Une étude pilote américaine révèle que près de 90 % des échantillons de tumeurs prostatiques analysés contiennent des microplastiques, avec un taux deux fois supérieur à celui des tissus sains voisins. Cette découverte, obtenue sur dix patients ayant subi une ablation totale de la prostate pour cancer, souligne l’urgence de réévaluer les risques environnementaux liés aux polluants plastiques.

Les chercheurs ont constaté que les tissus cancéreux présentaient en moyenne 40 microgrammes de plastique par gramme de tissu contre 16 dans les tissus non tumoraux. Cependant, l’étude précise qu’une corrélation observée ne justifie pas encore une causalité directe avec le cancer. « Ces résultats montrent la nécessité d’actions réglementaires pour réduire l’exposition publique aux microplastiques », a souligné Vittorio Albergamo, principal auteur de l’étude.

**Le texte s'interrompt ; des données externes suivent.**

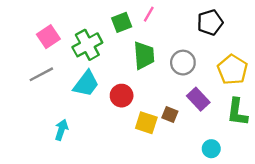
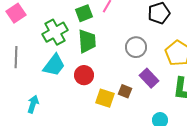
pink square: (48, 37) -> (16, 13), moved
green trapezoid: (144, 55) -> (87, 41), moved
gray line: (41, 74) -> (16, 57), turned -60

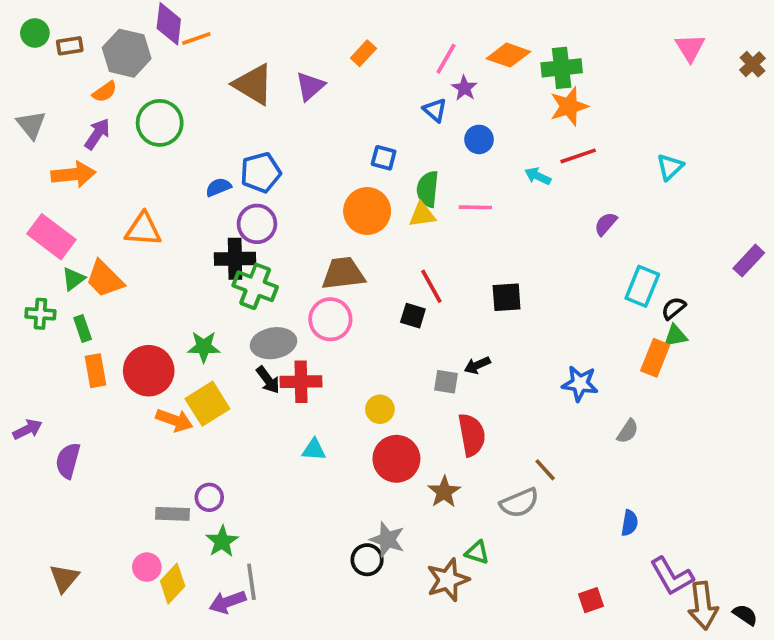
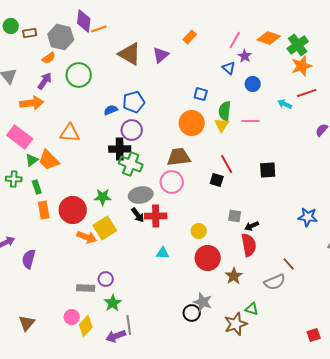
green cross: (562, 68) -> (298, 45), turned -30
yellow triangle: (422, 215) -> (222, 125), turned -49
black arrow: (477, 365) -> (252, 226), moved

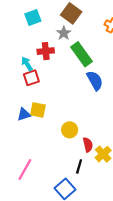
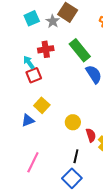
gray star: (64, 33) -> (53, 21), moved
yellow square: (38, 110) -> (42, 105), turned 35
blue triangle: (24, 114) -> (28, 120), moved
black line: (79, 166) -> (76, 156), moved

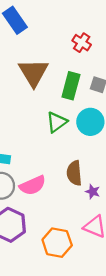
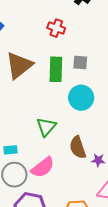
brown triangle: (33, 73) -> (19, 65), turned 36
green triangle: (57, 122) -> (46, 127), moved

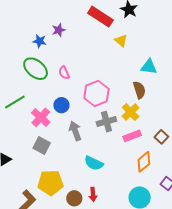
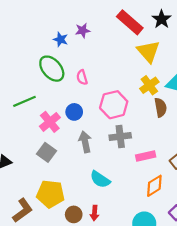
yellow triangle: (121, 41) -> (148, 51), size x1.6
yellow cross: (131, 112) -> (149, 85), moved

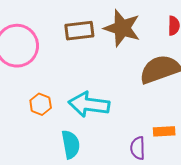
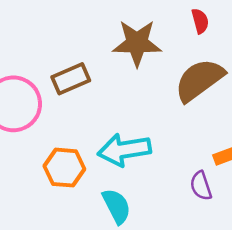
brown rectangle: (79, 31) -> (71, 79), moved
orange hexagon: (41, 104) -> (64, 168), size x1.4

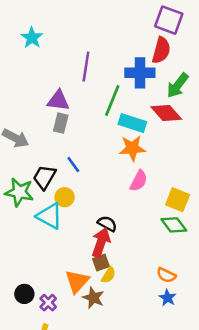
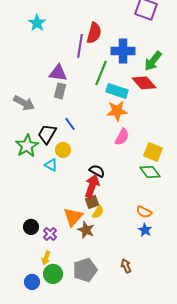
red semicircle: (161, 50) -> (94, 33), moved
green star: (19, 192) -> (27, 146), turned 30
cyan triangle: (49, 216) -> (51, 165), size x0.6

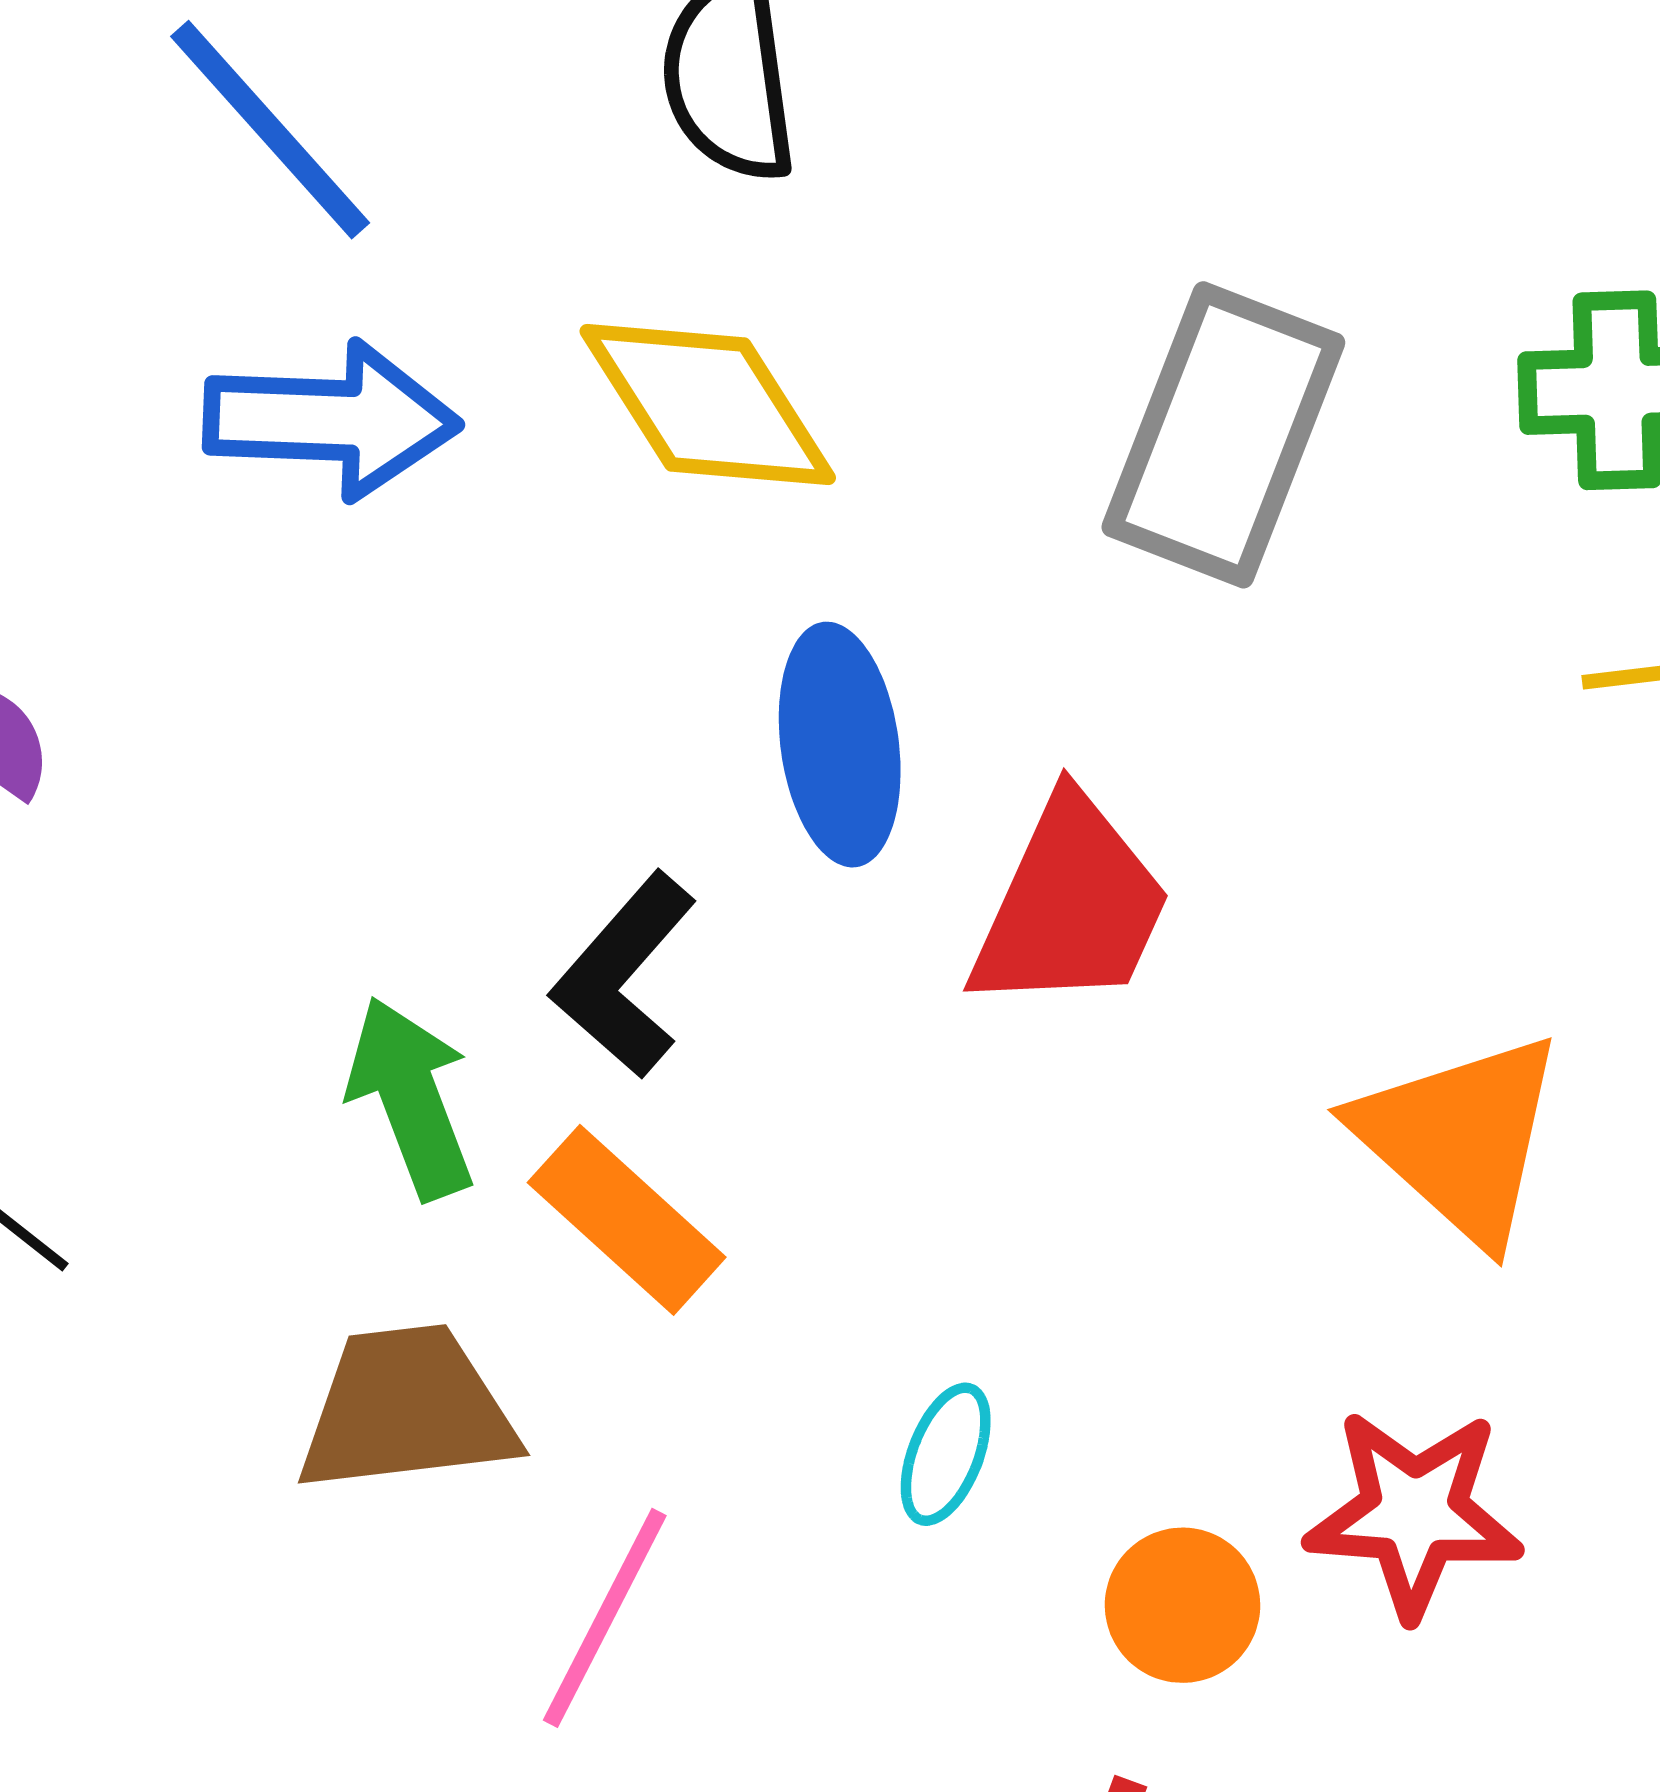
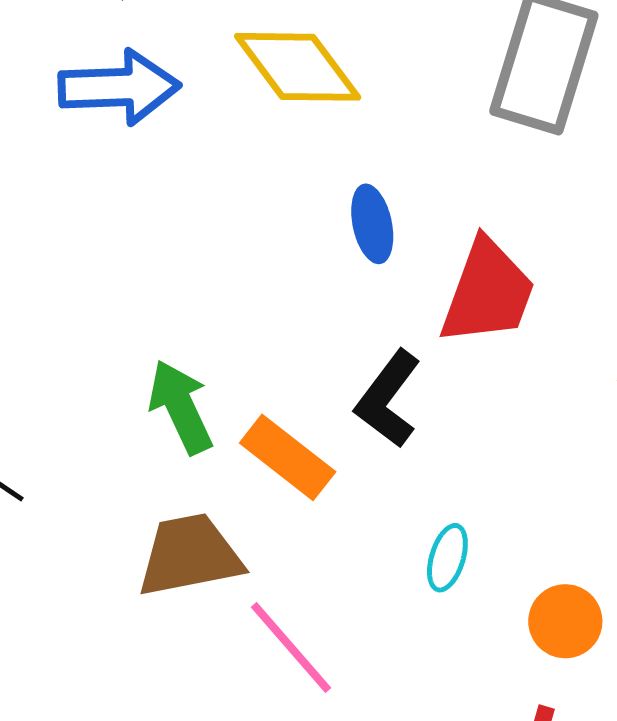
blue ellipse: (840, 745) -> (372, 224), size x0.7
black L-shape: (624, 975) -> (388, 399), moved
pink line: (605, 1618) -> (291, 647), turned -64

Des spécialistes évoquent un mécanisme potentiel : les substances chimiques libérées par le plastique (phtalates, bisphénols) pourraient perturber les hormones de la prostate et favoriser une inflammation chronique. « Ces polluants s’accumulent progressivement dans l’organisme et exacerbent les risques cancéreux », explique Nhan Nguyen, médecin spécialisé en produits chimiques.

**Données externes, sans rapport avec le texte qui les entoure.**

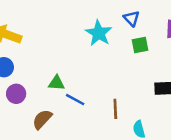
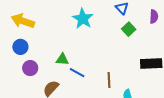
cyan star: (99, 33) -> (83, 19), moved
green square: (140, 45) -> (129, 29), turned -32

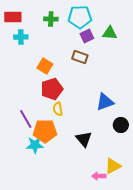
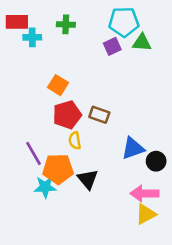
cyan pentagon: (80, 17) -> (124, 22), moved
cyan cross: (21, 37) -> (32, 37), moved
brown rectangle: (80, 57) -> (99, 115), moved
blue triangle: (105, 102) -> (133, 148), moved
black triangle: (84, 139) -> (88, 179), moved
pink arrow: (99, 176) -> (144, 193), moved, size x1.5

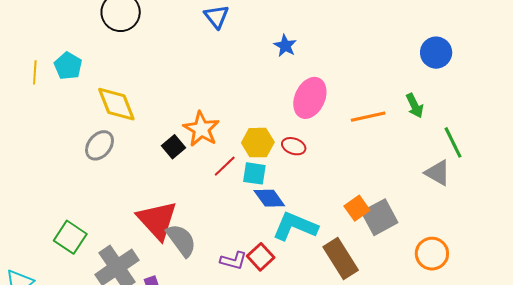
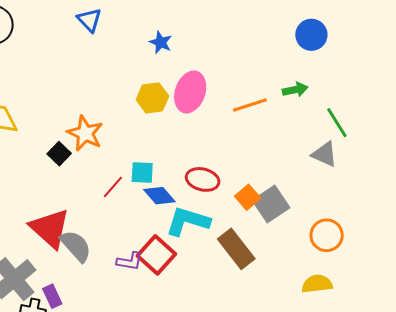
green arrow: (415, 106) -> (295, 90), turned -70
yellow hexagon: (258, 143) -> (152, 98), moved
red ellipse: (294, 146) -> (203, 179), moved, size x1.4
red line: (225, 166) -> (113, 187), moved
red square: (261, 257) -> (156, 255), size x1.4

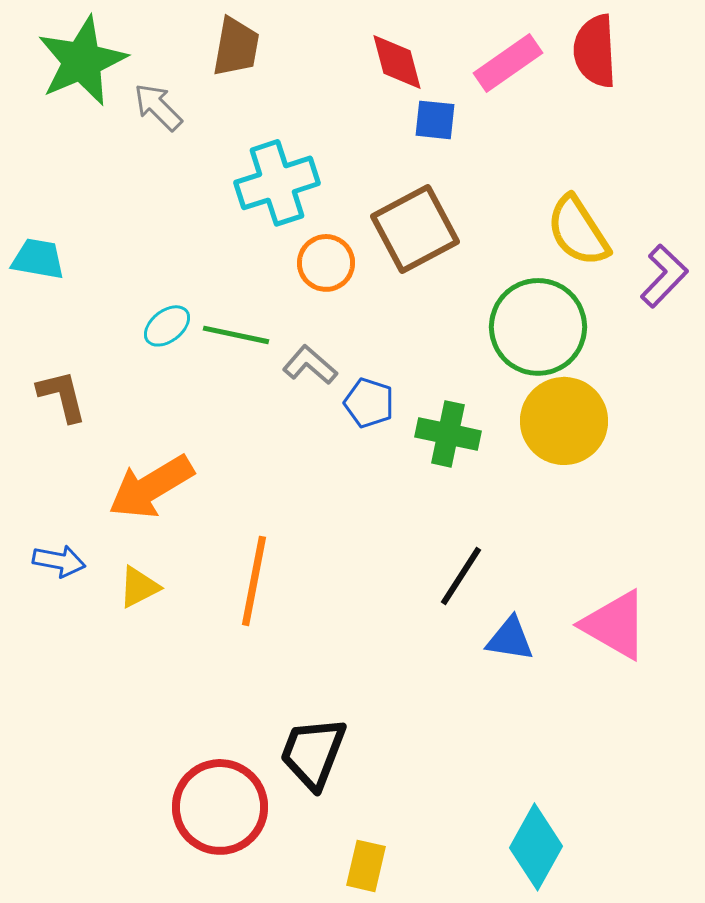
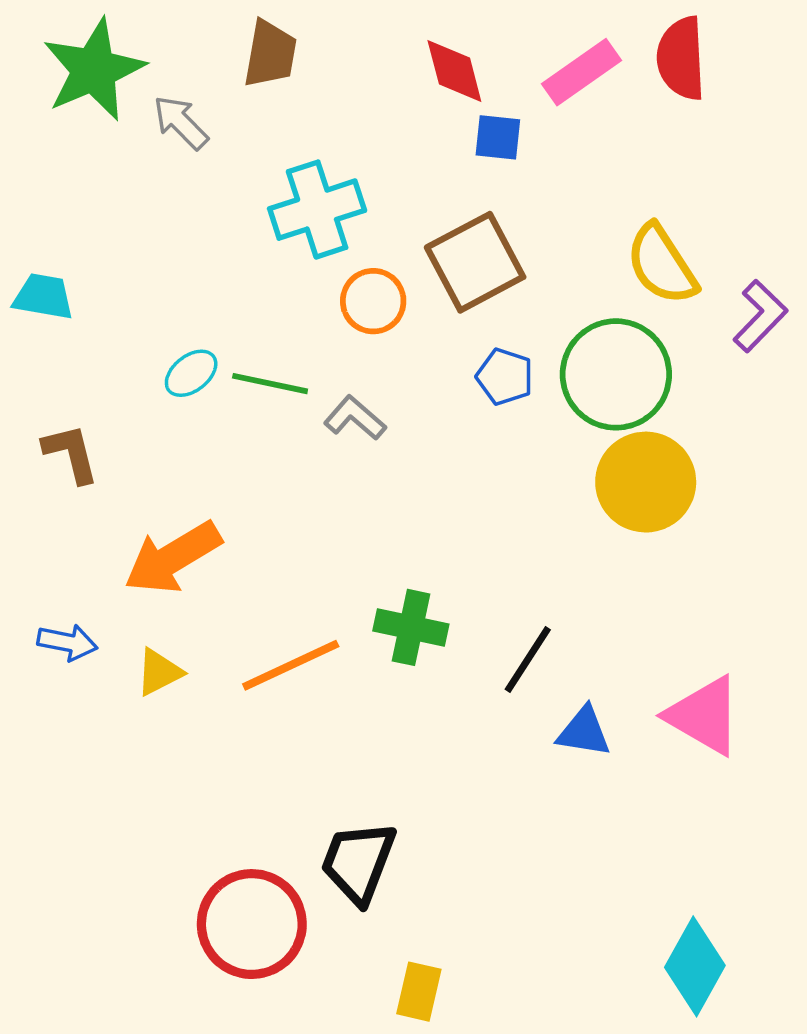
blue pentagon: (369, 403) -> (505, 377), moved
green cross: (448, 434) -> (411, 627), moved
orange line: (254, 581) -> (291, 665), turned 54
cyan diamond: (536, 847) -> (695, 966), moved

En revanche, des experts restent prudentes. Chris DeArmitt, fondateur du Plastics Research Council, insiste sur l’absence de preuves claires d’un lien entre microplastiques et cancers : « Des études antérieures n’ont jamais montré d’effets sur la santé humaine après une exposition », rappelle-t-il.

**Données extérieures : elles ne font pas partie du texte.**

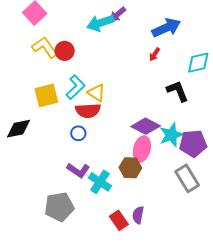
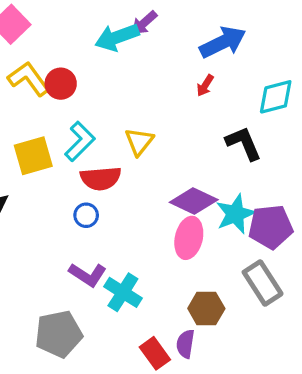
yellow triangle: (96, 93) -> (139, 142), moved, turned 36
brown hexagon: (130, 168) -> (206, 309), moved

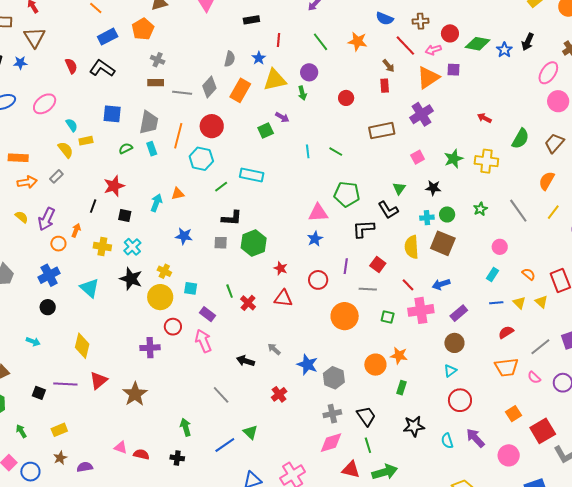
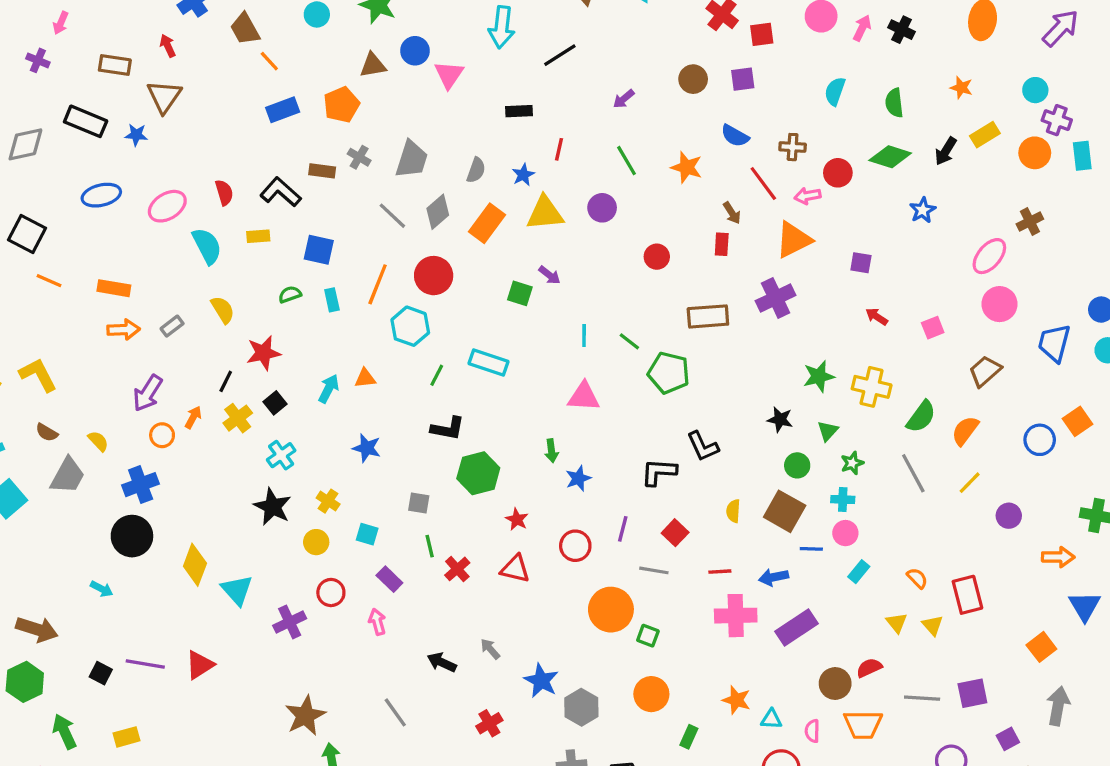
black arrow: (528, 42) -> (946, 151), moved
green diamond: (478, 44) -> (890, 157), moved
red semicircle: (71, 66) -> (224, 193), moved
black L-shape: (102, 68) -> (281, 192), moved
purple square: (453, 70) -> (861, 263), moved
brown rectangle: (156, 83) -> (322, 171), moved
gray line: (182, 93) -> (392, 216), turned 30
green arrow: (302, 93) -> (552, 451), moved
blue square: (112, 114) -> (319, 250), moved
gray trapezoid: (149, 122) -> (412, 159), moved
cyan semicircle: (72, 125) -> (207, 246), size x1.6
green square: (266, 131) -> (520, 293), turned 35
green semicircle: (520, 139) -> (921, 417), moved
yellow rectangle: (86, 141) -> (258, 236), moved
yellow semicircle: (66, 150) -> (223, 310), moved
pink square: (418, 157) -> (933, 328), moved
green line: (221, 187) -> (437, 375), turned -32
green triangle: (399, 188) -> (828, 431), moved
green pentagon: (347, 194) -> (669, 373), moved
pink triangle: (318, 213) -> (584, 397), moved
black square: (125, 215) -> (275, 403), turned 32
yellow semicircle: (22, 217) -> (98, 441), moved
cyan cross: (427, 218) -> (843, 500), moved
gray square: (221, 243) -> (419, 503), moved
yellow cross: (102, 246) -> (238, 418), moved, turned 36
yellow semicircle: (412, 247) -> (733, 511), size x0.6
pink circle: (500, 247) -> (845, 533), moved
red line: (408, 285) -> (720, 572), turned -56
cyan triangle: (90, 288) -> (237, 590), moved
yellow circle: (160, 297) -> (316, 542), size x0.6
blue line: (496, 303) -> (811, 549), moved
black circle: (48, 307) -> (132, 536), size x1.6
purple rectangle: (459, 313) -> (797, 627), size x1.4
green square: (388, 317) -> (648, 636), moved
pink arrow: (203, 341) -> (377, 622), size x0.7
brown circle: (454, 343) -> (835, 683), moved
yellow diamond: (82, 346) -> (195, 565), moved
gray line: (540, 347) -> (922, 698), turned 35
purple cross: (150, 348) -> (290, 622), turned -30
orange star: (399, 356) -> (736, 700), moved
cyan triangle: (450, 371) -> (771, 719), turned 32
pink semicircle: (534, 377) -> (812, 731), moved, turned 40
brown star: (135, 394) -> (305, 716), moved
green arrow: (21, 431) -> (65, 732), size x1.5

L’étude a été présentée lors d’un colloque scientifique international, mais les chercheurs soulignent que des recherches plus étendues sont nécessaires avant toute intervention. « Pour l’instant, il n’existe aucun test fiable pour mesurer la concentration de microplastiques dans la prostate », précise David Shusterman, urologue impliqué dans le projet.

L’alerte s’inscrit dans une réalité mondiale où les microplastiques se retrouvent dans presque tous les organes humains. Les scientifiques rappellent que l’environnement actuel nécessite une vigilance accrue pour éviter des conséquences futures inattendues sur la santé de millions de personnes.